The site has been slow recently due to a nasty case of moving house. If you can stay put somewhere for a long time, it’s a wonderful thing. Still, these are decisions that have to be taken as a family, and you’ve got to go where the work is. Nobody came here for ranting on renting, either, so on to the news.
There are a couple of new hunts listed in the calendar, as Treasure Hunts in London have announced a hunt in historic Chingford and a second with the title “Drink to me only”, both coming up in September.
Past events are not lost to the mists of time but are stored in the calendar archive, and it’s worth following up a couple of events listed there. Mark Goodliffe did the double of winning the puzzles (sudoku and Kenken) competition at this year’s Mind Sports Olympiad and also the recent finals of the Times Sudoku championship, putting him commandingly atop the hypothetical money list for 2014. All three podium positions in both events were taken by UK Puzzle Association members; congratulations all round!
Previously this site also covered the recent puzzle hunt at the Manorcon board games convention; further to that, this site thoroughly recemmends the recent Snoutcast episode that featured an interview with hunt organiser Annie Percik.
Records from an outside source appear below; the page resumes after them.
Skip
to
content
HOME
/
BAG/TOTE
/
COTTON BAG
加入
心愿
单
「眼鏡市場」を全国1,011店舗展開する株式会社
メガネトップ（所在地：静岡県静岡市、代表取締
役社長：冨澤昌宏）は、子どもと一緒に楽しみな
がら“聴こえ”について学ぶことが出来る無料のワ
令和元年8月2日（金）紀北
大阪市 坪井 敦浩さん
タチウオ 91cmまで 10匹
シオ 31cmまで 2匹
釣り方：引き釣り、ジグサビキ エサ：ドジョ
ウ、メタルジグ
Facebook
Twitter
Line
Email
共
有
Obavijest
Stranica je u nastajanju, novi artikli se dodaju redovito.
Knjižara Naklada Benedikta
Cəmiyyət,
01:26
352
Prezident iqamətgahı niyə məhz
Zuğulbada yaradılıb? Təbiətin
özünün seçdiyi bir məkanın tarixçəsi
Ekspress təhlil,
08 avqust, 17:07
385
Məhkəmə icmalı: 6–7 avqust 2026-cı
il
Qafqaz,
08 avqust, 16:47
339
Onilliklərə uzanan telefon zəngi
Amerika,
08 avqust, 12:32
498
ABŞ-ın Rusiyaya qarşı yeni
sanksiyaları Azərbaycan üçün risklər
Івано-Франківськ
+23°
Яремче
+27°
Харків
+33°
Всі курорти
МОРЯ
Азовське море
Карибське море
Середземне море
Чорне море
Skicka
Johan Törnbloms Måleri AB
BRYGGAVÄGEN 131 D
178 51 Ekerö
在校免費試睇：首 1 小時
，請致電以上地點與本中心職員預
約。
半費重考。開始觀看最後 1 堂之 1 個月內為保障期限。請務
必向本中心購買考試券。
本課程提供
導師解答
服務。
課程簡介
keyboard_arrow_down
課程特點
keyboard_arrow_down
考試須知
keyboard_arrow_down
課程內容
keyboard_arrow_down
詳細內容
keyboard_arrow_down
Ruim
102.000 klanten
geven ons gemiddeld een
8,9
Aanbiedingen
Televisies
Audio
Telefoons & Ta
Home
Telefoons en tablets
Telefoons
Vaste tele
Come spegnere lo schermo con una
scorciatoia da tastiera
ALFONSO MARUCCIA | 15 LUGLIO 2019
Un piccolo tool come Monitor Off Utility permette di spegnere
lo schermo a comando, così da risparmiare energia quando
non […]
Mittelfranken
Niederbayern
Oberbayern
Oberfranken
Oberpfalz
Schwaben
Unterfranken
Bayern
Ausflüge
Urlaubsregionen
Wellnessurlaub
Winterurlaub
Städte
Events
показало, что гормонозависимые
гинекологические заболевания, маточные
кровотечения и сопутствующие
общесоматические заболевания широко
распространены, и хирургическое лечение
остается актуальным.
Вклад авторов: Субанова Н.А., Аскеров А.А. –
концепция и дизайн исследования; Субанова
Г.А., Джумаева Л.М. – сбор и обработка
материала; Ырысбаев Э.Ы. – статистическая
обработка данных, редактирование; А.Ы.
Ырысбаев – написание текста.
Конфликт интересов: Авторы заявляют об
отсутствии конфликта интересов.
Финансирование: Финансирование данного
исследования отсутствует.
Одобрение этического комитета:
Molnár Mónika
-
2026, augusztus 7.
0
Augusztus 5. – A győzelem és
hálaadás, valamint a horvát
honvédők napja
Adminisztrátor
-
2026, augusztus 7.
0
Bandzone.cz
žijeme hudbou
Snoutcast episodes are habitually excellent, and about 85% of them focus on puzzle hunts; in previous years, the podcast racked up 200 near enough weekly episodes, and this year the podcast has gone to a focus on monthly(-ish) interviews, focusing on women who make puzzles. Strongly recommended.
Lastly, you might notice a revamping of the blogroll at the right, for this site is in the fortunate position of having so many great blogs to link to that it’s worth categorising them for ease of use. A new Toronto Room Escape blog has got off to an excellent start, and Intervirals has added some forums, of a type that the hobby does not currently have, that may well take off over time.
Tom Collyer writes:
The 5 qualifying puzzles have been in The Times every day this week – they are well hidden away in “The Register” which is a section after the business pages but before the sport. The finals will be happening in London (presumably The Times office in St. Katharine’s Dock as in previous years) on Saturday 30th August.
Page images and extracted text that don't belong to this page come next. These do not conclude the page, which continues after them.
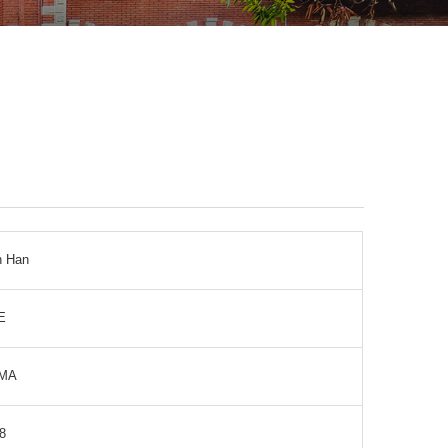
n
n Han
E
MA
8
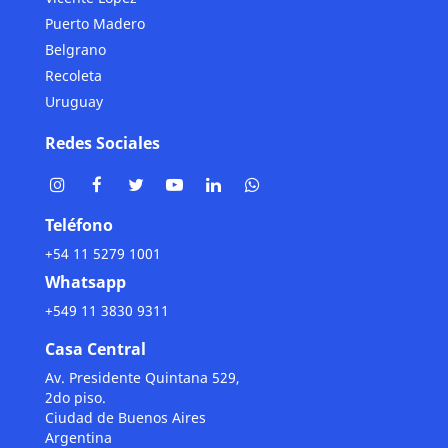
Puerto Madero
Belgrano
Recoleta
Uruguay
Redes Sociales
Teléfono
+54 11 5279 1001
Whatsapp
+549 11 3830 9311
Casa Central
Av. Presidente Quintana 529,
2do piso.
Ciudad de Buenos Aires
Argentina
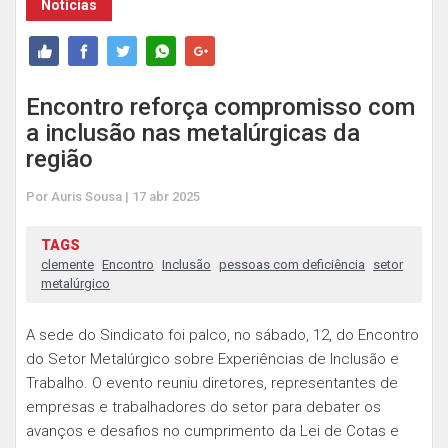
Notícias
Encontro reforça compromisso com
a inclusão nas metalúrgicas da
região
Por Auris Sousa | 17 abr 2025
TAGS
clemente
Encontro
Inclusão
pessoas com deficiência
setor
metalúrgico
A sede do Sindicato foi palco, no sábado, 12, do Encontro
do Setor Metalúrgico sobre Experiências de Inclusão e
Trabalho. O evento reuniu diretores, representantes de
empresas e trabalhadores do setor para debater os
avanços e desafios no cumprimento da Lei de Cotas e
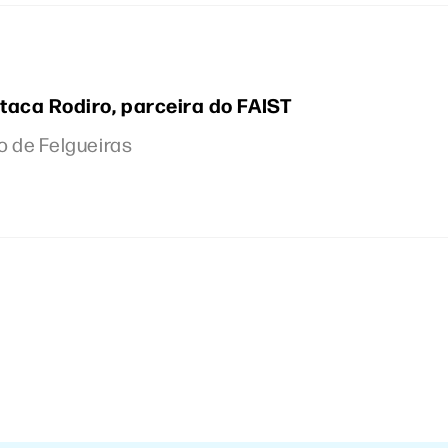
taca Rodiro, parceira do FAIST
o de Felgueiras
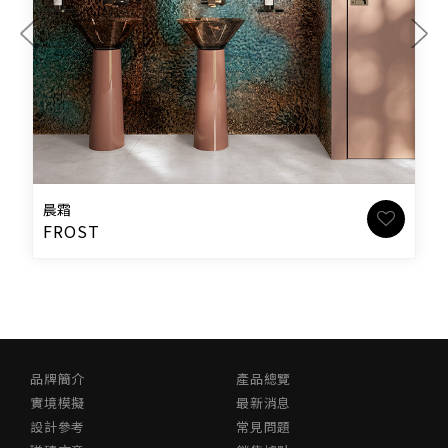
晨霜
FROST
品牌簡介
產品總覽
實境模擬
最新消息
設計參考
常見問題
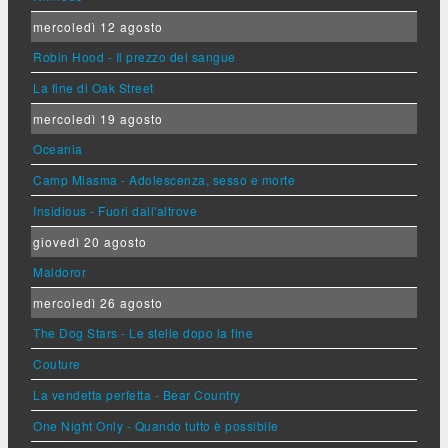
mercoledì 12 agosto
Robin Hood - Il prezzo del sangue
La fine di Oak Street
mercoledì 19 agosto
Oceania
Camp Miasma - Adolescenza, sesso e morte
Insidious - Fuori dall'altrove
giovedì 20 agosto
Maldoror
mercoledì 26 agosto
The Dog Stars - Le stelle dopo la fine
Couture
La vendetta perfetta - Bear Country
One Night Only - Quando tutto è possibile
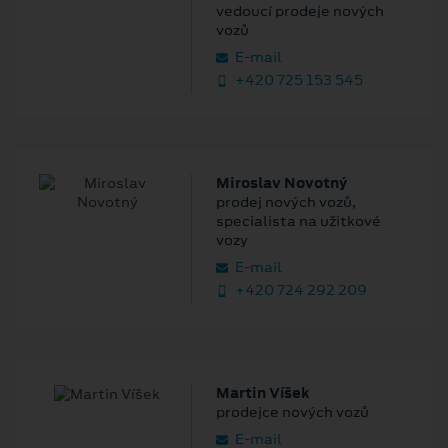
vedoucí prodeje nových
vozů
E‑mail
+420 725 153 545
Miroslav Novotný
prodej nových vozů,
specialista na užitkové
vozy
E‑mail
+420 724 292 209
Martin Víšek
prodejce nových vozů
E‑mail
It is worth noting that the competitions puzzles state: “Entries must be received within seven days of the puzzle being in the paper.”
It also states that the 20 fastest times for each day will make the final (I have no idea how they’ll handle repeats – contestants may enter on each day).
So if you want to enter, then make sure you don’t hang around – get on it straight away!
Some write-ups of the finals exist from 2008, 2011 (see also…) and (briefly) 2013. It certainly sounds like people who make it to the final enjoy the day and hold the organisers in very high regard. Additionally, if you are a Times subscriber, you can find discussion of past finals in their archives behind the paywall.
If you like a wider variety of puzzles, it’s still World Puzzle Championship qualifier season, with the two-hour Dutch qualifier in a fixed slot next Tuesday evening. The instruction booklet is available, though all in Dutch without translation.